Ukrainian police rush a traveler to the railway station terminal during an airstrike alarm in Kyiv, Ukraine, Monday, Feb. 28, 2022. 
((AP Photo/Vadim Ghirda))

Zalishchuk is one of tens of thousands of people who’ve fled Ukraine since last Thursday. Her appearance comes as Russian forces shelled the country’s second-largest city, Kharkiv, on Monday, reportedly prompting hundreds of casualties. 

Despite Russia’s advance, Zalishchuk said Putin is likely frustrated by the unexpected strength of the Ukrainian resistance, which appears to have upended his plan to take over Kyiv and oust the government in a matter of days.

“We know what he’s capable of, looking at what he has done during the last two decades,” Zalishchuk said, “[but] at the same time, it has to be said that he probably thought this war would be victorious in a couple of days. Instead, it turns out to be a humiliation for him, and international isolation and probably loss of the authority internally and externally. For the first time, the world hits back for real.”

Zalishchuk thanked Ukraine’s international partners and allies for sending ammunition and funding to reinforce the resistance effort, emphasizing the significance of smaller personal donations from those standing in solidarity with Ukraine.

Medical specialists transport a wounded woman to an ambulance after recent shelling in Kyiv, Ukraine February 26, 2022.
(REUTERS/Gleb Garanich)

“To people who are helping us with their personal small donations. We really feel it. It’s really support that makes the difference,” she said.

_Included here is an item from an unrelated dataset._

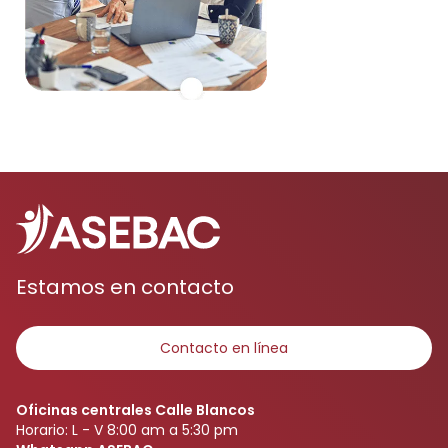
Estamos en contacto
Contacto en línea
Oficinas centrales Calle Blancos
Horario: L - V 8:00 am a 5:30 pm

“At the same time, I think that some of the response unfortunately was delayed. Ukraine was asking for the lethal weapons to protect itself already for many months. Unfortunately, some of the countries in the European Union denied us these weapons,” she said. “We would have been much more prepared if that answer was in time.”

A view shows a burning oil depot reportedly hit by shelling near the military airbase Vasylkiv in the Kyiv region, Ukraine February 27, 2022. REUTERS/Maksim Levin
(REUTERS/Maksim Levin)

Looking ahead, Zalishchuk said Ukraine must be “strategic” in understanding Putin’s motivations and encouraged Russians to continue protesting publicly against Putin’s war efforts.


“We understand that Putin, in a way, he’s trapped. He can’t lose. If he loses, this is the beginning of his end for sure.”

“So we have to be strategic. We have to be creative. We have to make sure that Russian people are also our allies on the Russian streets,” she said. “We need angry Russians to protest on Russian streets to make sure that he…their leader, stops this war.”